### Extracted information

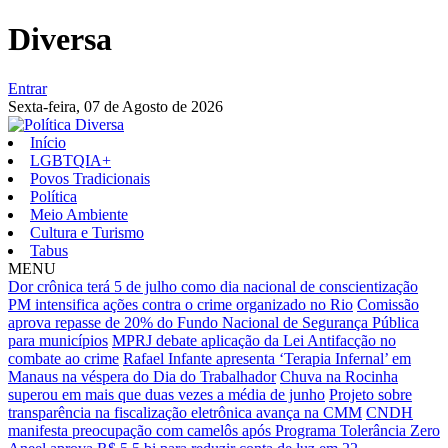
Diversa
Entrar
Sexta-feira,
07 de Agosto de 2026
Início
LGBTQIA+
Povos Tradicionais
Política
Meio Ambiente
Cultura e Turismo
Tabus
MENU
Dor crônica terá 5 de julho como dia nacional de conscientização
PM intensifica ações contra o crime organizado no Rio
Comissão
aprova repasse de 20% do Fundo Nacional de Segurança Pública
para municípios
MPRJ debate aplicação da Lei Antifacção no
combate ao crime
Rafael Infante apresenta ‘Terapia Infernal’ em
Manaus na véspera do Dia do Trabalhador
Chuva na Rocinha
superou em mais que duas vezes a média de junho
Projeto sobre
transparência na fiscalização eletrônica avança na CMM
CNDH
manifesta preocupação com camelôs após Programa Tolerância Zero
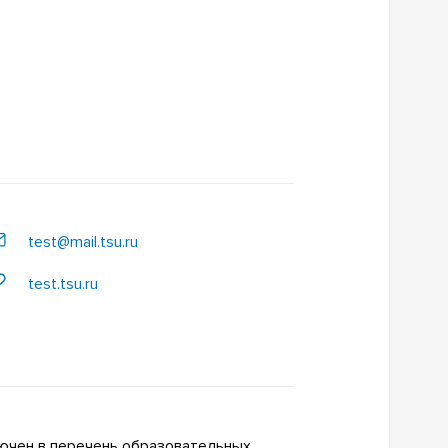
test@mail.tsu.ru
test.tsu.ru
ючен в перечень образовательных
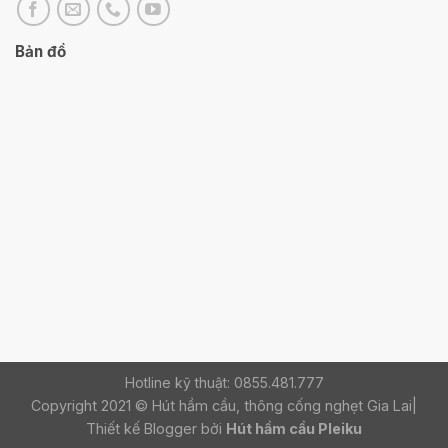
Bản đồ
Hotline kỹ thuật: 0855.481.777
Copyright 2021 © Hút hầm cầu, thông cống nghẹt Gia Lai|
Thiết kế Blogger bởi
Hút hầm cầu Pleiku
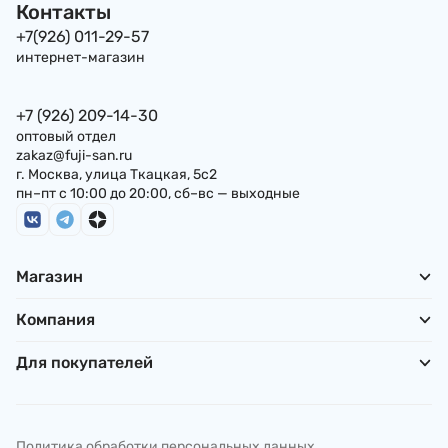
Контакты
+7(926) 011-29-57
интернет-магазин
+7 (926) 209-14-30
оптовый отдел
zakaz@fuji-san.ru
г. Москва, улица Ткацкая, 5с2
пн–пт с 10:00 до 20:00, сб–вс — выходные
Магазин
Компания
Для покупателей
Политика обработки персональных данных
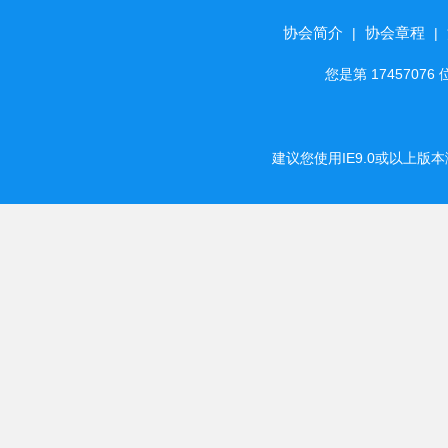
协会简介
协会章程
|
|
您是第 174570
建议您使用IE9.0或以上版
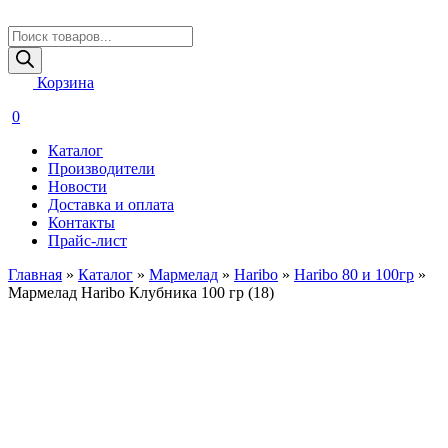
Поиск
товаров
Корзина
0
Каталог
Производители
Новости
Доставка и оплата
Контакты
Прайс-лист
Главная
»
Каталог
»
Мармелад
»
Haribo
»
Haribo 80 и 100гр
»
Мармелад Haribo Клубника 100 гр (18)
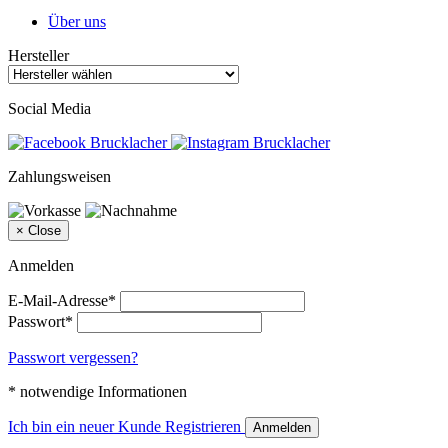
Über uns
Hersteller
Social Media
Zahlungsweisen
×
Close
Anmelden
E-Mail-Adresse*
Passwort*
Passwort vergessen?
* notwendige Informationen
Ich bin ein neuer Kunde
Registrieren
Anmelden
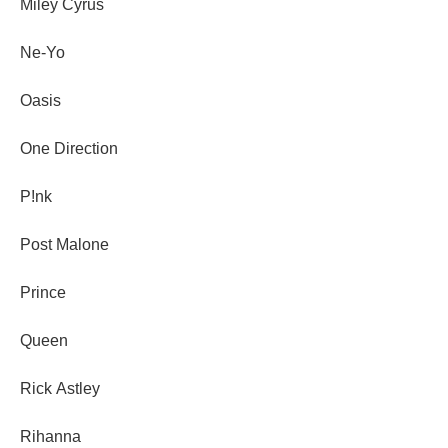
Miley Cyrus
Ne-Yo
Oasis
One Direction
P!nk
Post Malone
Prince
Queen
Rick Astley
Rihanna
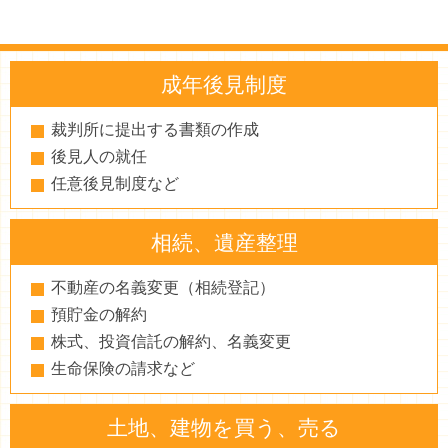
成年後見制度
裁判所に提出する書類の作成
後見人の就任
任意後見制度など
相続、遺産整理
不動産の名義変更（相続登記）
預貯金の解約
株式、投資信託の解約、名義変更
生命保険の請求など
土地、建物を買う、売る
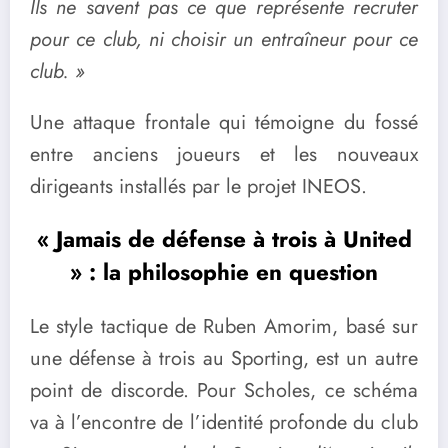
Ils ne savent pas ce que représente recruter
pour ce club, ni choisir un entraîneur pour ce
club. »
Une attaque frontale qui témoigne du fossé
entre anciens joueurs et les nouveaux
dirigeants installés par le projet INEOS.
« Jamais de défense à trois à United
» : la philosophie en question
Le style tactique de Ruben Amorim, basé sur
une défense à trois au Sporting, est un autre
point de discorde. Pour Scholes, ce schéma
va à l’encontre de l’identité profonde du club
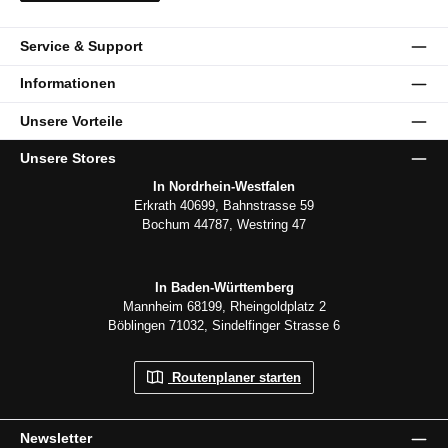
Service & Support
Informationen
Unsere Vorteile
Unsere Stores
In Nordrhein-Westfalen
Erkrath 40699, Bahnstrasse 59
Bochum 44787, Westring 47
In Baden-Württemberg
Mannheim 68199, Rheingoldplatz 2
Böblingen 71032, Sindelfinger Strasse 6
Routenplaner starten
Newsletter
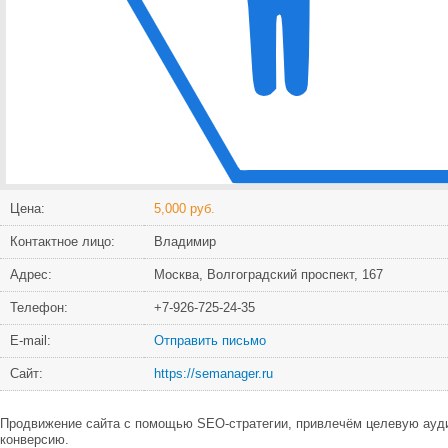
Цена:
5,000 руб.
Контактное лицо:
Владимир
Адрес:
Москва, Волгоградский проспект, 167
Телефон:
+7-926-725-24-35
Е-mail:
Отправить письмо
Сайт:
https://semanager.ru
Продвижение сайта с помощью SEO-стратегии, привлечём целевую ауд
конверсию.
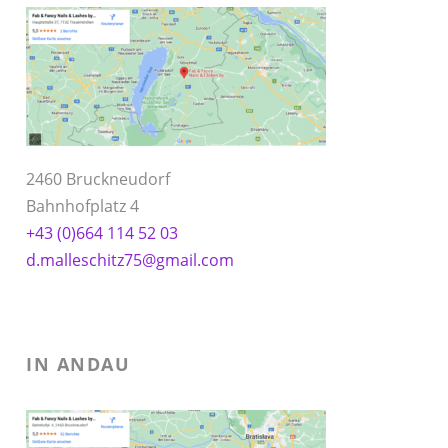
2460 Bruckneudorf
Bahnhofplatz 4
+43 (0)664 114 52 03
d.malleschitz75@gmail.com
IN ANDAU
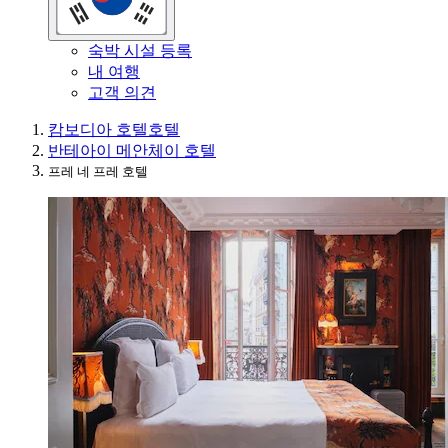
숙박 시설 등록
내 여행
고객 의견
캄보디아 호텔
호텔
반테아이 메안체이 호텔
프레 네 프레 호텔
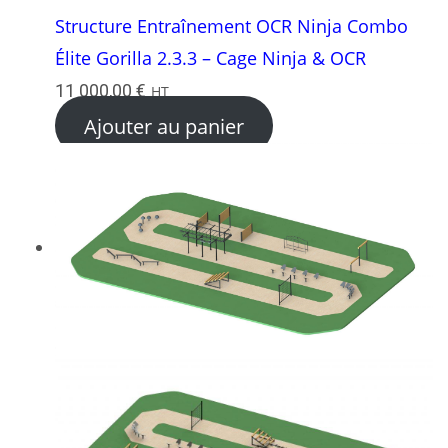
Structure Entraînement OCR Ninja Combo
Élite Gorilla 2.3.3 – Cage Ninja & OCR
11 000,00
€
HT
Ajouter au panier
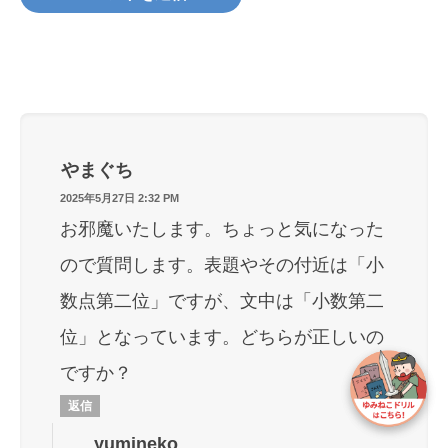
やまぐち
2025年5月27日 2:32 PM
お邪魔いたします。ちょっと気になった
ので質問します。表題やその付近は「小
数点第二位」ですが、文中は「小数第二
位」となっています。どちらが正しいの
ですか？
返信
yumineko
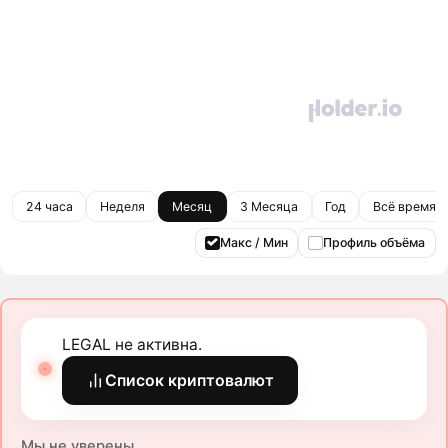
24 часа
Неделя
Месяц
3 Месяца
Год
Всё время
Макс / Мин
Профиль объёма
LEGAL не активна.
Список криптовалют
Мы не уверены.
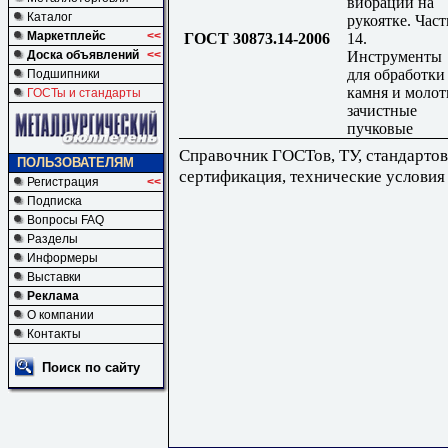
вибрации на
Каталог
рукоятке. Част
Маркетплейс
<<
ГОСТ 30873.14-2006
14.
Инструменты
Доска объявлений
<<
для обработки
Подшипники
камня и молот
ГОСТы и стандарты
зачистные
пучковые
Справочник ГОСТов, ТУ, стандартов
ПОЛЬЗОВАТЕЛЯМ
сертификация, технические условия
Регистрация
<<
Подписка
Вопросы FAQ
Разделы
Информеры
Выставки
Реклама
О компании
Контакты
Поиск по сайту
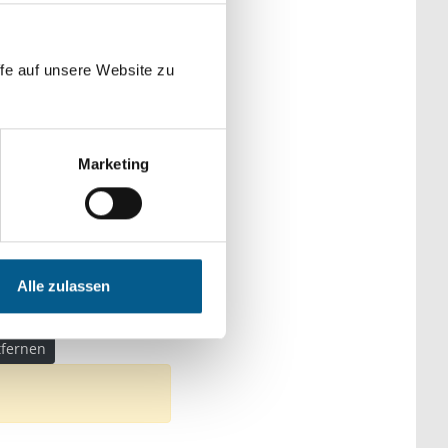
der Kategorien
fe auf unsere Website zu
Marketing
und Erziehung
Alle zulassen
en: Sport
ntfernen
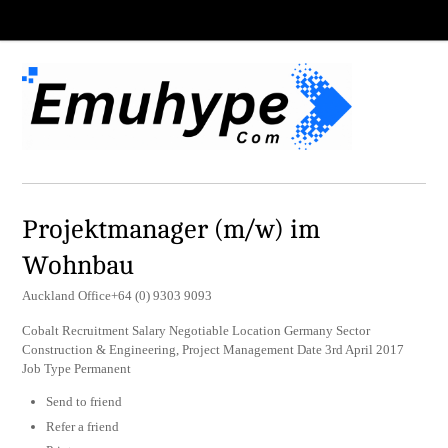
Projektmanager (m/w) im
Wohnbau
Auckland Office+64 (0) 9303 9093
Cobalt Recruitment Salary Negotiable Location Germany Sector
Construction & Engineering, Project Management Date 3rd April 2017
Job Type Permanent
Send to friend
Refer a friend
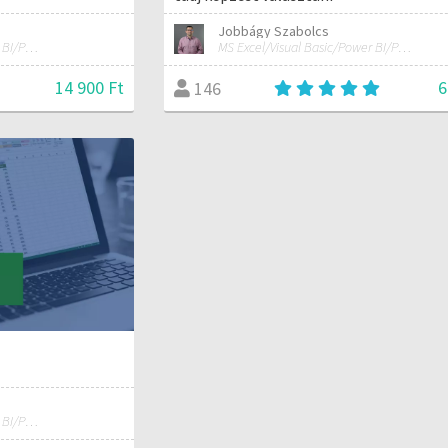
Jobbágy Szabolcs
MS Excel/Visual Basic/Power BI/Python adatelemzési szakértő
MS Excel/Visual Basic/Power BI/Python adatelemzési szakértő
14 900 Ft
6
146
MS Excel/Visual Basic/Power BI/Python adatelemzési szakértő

### Task brief
Print exactly the lines above that run from the one with "LEGAL не активна." down to the one with "fe auf unsere Website zu", and omit the pictures.

### Result of the exercise
LEGAL не активна.
Список криптовалют
Мы не уверены.
вибрации на
Каталог
рукоятке. Част
Маркетплейс
<<
ГОСТ 30873.14-2006
14.
Инструменты
Доска объявлений
<<
для обработки
Подшипники
камня и молот
ГОСТы и стандарты
зачистные
пучковые
Справочник ГОСТов, ТУ, стандартов
ПОЛЬЗОВАТЕЛЯМ
сертификация, технические условия
Регистрация
<<
Подписка
Вопросы FAQ
Разделы
Информеры
Выставки
Реклама
О компании
Контакты
Поиск по сайту
der Kategorien
fe auf unsere Website zu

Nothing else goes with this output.